1. Monthly payment agrees: is Common in the Car insurance really an annual number. However, many insurers also offer their customers a quarterly or even monthly payment method. The advantage for the customer: at the turn of the year, further annual payments are often due – to the financial burden at the beginning of the year is somewhat offset. What many, however, do not consider A quarterly or monthly payment costs impact the bottom line is that you pay significantly more for the insurance.
2. Year term of an appointment: In the normal case, the insurance ends year 31. December, regardless of the month in which the contract was concluded. This means: the insurance can be terminated annually with a one-month deadline at the end of the year (deadline is 30 November). Some insurance companies also offer their customers flexible termination dates (under-year term). The advantage: here, too, the payments, which are generally due at the beginning of the year for many consumers, are somewhat equalized. The big disadvantage: if the insured can no longer terminate at the end of the year, he will not benefit from the price war that the insurers are fighting in November. In addition, periods of notice during the year are more likely to be forgotten.
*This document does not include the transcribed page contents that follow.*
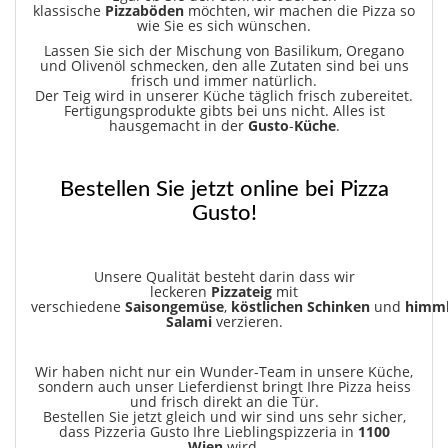
klassische
Pizzaböden
möchten, wir machen die Pizza so
wie Sie es sich wünschen.
Lassen Sie sich der Mischung von Basilikum, Oregano
und Olivenöl schmecken, den alle Zutaten sind bei uns
frisch und immer natürlich.
Der Teig wird in unserer Küche täglich frisch zubereitet.
Fertigungsprodukte gibts bei uns nicht. Alles ist
hausgemacht in der
Gusto
-
Küche
.
Bestellen Sie jetzt online bei Pizza
Gusto!
Unsere Qualität besteht darin dass wir
leckeren
Pizzateig
mit
verschiedene
Saisongemüse
,
köstlichen
Schinken
und
himml
Salami
verzieren.
Wir haben nicht nur ein Wunder-Team in unsere Küche,
sondern auch unser Lieferdienst bringt Ihre Pizza heiss
und frisch direkt an die Tür.
Bestellen Sie jetzt gleich und wir sind uns sehr sicher,
dass Pizzeria Gusto Ihre Lieblingspizzeria in
1100
Wien
wird.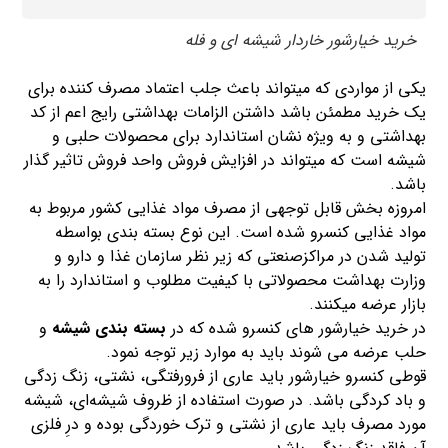
خرید خیارشور خاردار شیشه ای و فله
یکی از مواردی که میتواند باعث جلب اعتماد مصرف کننده برای
یک خرید مطمئن باشد داشتن الزامات بهداشتی رایج اعم از کد
بهداشتی و به ویژه نشان استاندارد برای محصولات حلبی و
شیشه است که میتواند در افزایش فروش واحد فروش تاثیر گذار
باشد.
امروزه بخش قابل توجهی از مصرف مواد غذایی کشور مربوط به
مواد غذایی کنسرو شده است. این نوع بسته بندی بواسطه
تولید شدن در مراکزصنعتی که زیر نظر سازمان غذا و دارو و
وزارت بهداشت محصولاتی با کیفیت مطلوب و استاندارد را به
بازار عرضه میکنند.
در خرید خیارشور های کنسرو شده که در
بسته بندی شیشه
و
حلب عرضه می شوند باید به موارد زیر توجه نمود.
قوطی کنسرو خیارشور باید عاری از فرورفتگی، نشتی، زنگ زدگی
و باد کردگی باشد. در صورت استفاده از ظروف شیشه‌ای، شیشه
مورد مصرف باید عاری از نشتی و ترک خوردگی بوده و درِ فلزی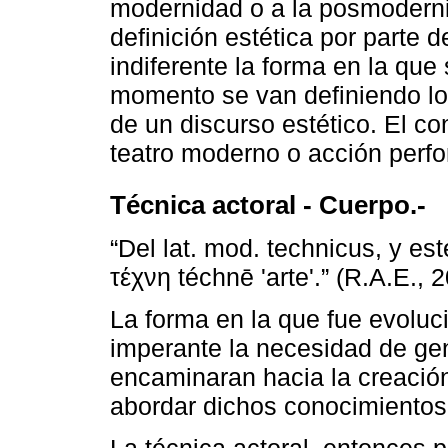
modernidad o a la posmoderni
definición estética por parte de
indiferente la forma en la que
momento se van definiendo lo
de un discurso estético. El co
teatro moderno o acción perfo
Técnica actoral - Cuerpo.-
“Del lat. mod. technicus, y est
τέχνη téchnē 'arte'.” (R.A.E., 
La forma en la que fue evolu
imperante la necesidad de ge
encaminaran hacia la creació
abordar dichos conocimientos 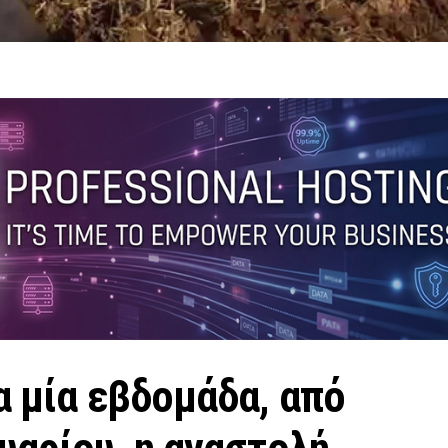
α μία εβδομάδα, από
3. A cheaper, but worse contract: Many motorists are directed to the insurance exchange only to the price. In case of damage, this can be expensive. It is always worth comparing the services of the different tariffs with each other. In the case of liability, for example, the cover amounts and possibly valuable extensions (e.g. a Mallorca policy). In the case of the Casco, attention should be paid to details regarding wildlife damage or damage caused by animal bites. For Marten bites, for example, expensive consequential damages are sometimes not covered.
4. No or insufficient replacement value – or price compensation Purchase: The replacement value compensation is an important collective feature of the insurance. In the event of total damage, the full replacement value of the vehicle will be refunded instead of the current value. For used cars there is, accordingly, the purchase price compensation. But be careful: There are differences in the term – it can range from six months to two years.
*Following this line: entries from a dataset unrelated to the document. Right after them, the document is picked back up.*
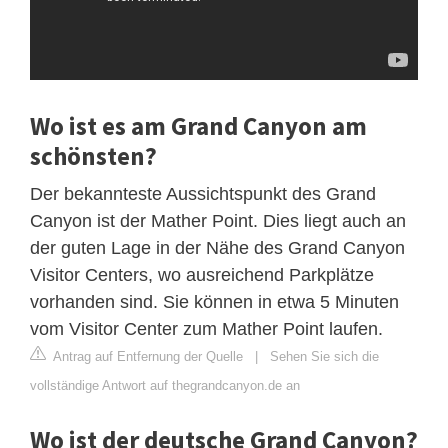
Wo ist es am Grand Canyon am
schönsten?
Der bekannteste Aussichtspunkt des Grand
Canyon ist der Mather Point. Dies liegt auch an
der guten Lage in der Nähe des Grand Canyon
Visitor Centers, wo ausreichend Parkplätze
vorhanden sind. Sie können in etwa 5 Minuten
vom Visitor Center zum Mather Point laufen.
Antrag auf Entfernung der Quelle
|
Sehen Sie sich die
vollständige Antwort auf thegrandcanyon.de an
Wo ist der deutsche Grand Canyon?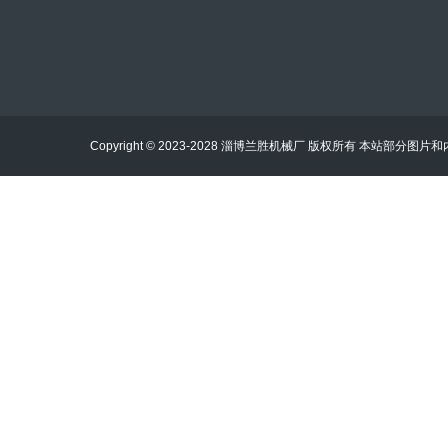
手机：13808945818
邮箱：11710533@qq.com
地址：中国 山东 淄博市淄川区经济开发区工业园
Copyright © 2023-2028 淄博兰胜机械厂 版权所有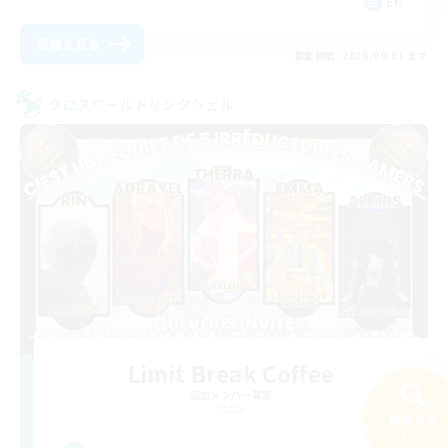
EN
詳細を見る
募集期間: 2026/09/01 まで
クロスワールドリンクシェル
Limit Break Coffee
追加メンバー募集
Chaos
検索する
47件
5. Insurance, the gross negligence does not cover: Gross negligence can be, for example, the damage caused, because the driver was on the phone with the phone. In this case, there is a trend in the Casco that more and more insurance companies explicitly cover damage caused by gross negligence. So you should not do without it. However, it should be noted that any damage resulting from drug or alcohol consumption is always excluded and not covered!
6. To generous distance: Many motorists to be a high annual mileage – out of concern that they would exceed a lesser distance in the end. Even if this were the case: if you inform your car insurance company in good time that the specified kilometers are significantly exceeded, nothing can happen to you. You simply pay a corresponding amount. But if you specify too many kilometers from the outset, the insurance is unnecessarily expensive – and there is no money back for the kilometers not driven. The best way to orientate your mileage is how much you actually drove in the previous year. And pay attention to the usual mileage scales of insurance companies: for example, there are 9,000 to 12,000 kilometers and 12,001 to 15,000 kilometers. Here it is worthwhile to calculate well whether you really fall into the higher sub-range.
7. To high deductible: the higher the deductible, the Insurance, the lower the contributions. In most cases, however, too high a deductible is not worthwhile, because the contribution reduction to be achieved at a certain point is no longer in proportion to the repair costs, which are then to be paid out of one’s own pocket in the event of damage. Recommended as a contribution of 150 Euro for the part and € 300 in the fully comprehensive insurance is. A deductible of this amount reduces the premium by 20 to 30 percent. If you are thinking about a higher deductible, the possible savings should be calculated by the insurance company or with a comparison calculator.
8. Services that you don’t need it: all the ways to keep them open, it means freedom but has in the Car insurance its price. Example driver’s circle: if you keep the driver’s circle open (“any driver”), you pay significantly more than if one or two drivers are specifically specified. Think carefully about what services you actually need and what your budget is. Do you also weigh different services with each other: can you, for example, dispense with a free workshop choice if necessary, but if you can still afford a fully comprehensive instead of only partial comprehensive? With a comparison calculator, you can quickly check how contributions change when you remove one or the other performance.
9. Missing deadlines: if you want to change insurance at the end of the year, you must have canceled by 30 November. It counts the receipt of the cancellation at the insurance-not the postmark! Do not wait for the annual contribution statement of your insurance company, because it often comes only in December. Then a termination is only possible in the case of special termination rights, if the contributions increase, for example. A period of four weeks also applies to special termination rights.
10. Not check whether a change is worth it: “My insurance is already the cheapest”! Many insured persons are often wrong with this assessment. Because there are always new tariffs on the market. Even the own provider for new customers probably already cheaper offers in the program. You do not have to change – if the savings potential is not so great and you are very satisfied with the service of your insurance, just let the contract continue. Nevertheless, an annual comparison is always recommended.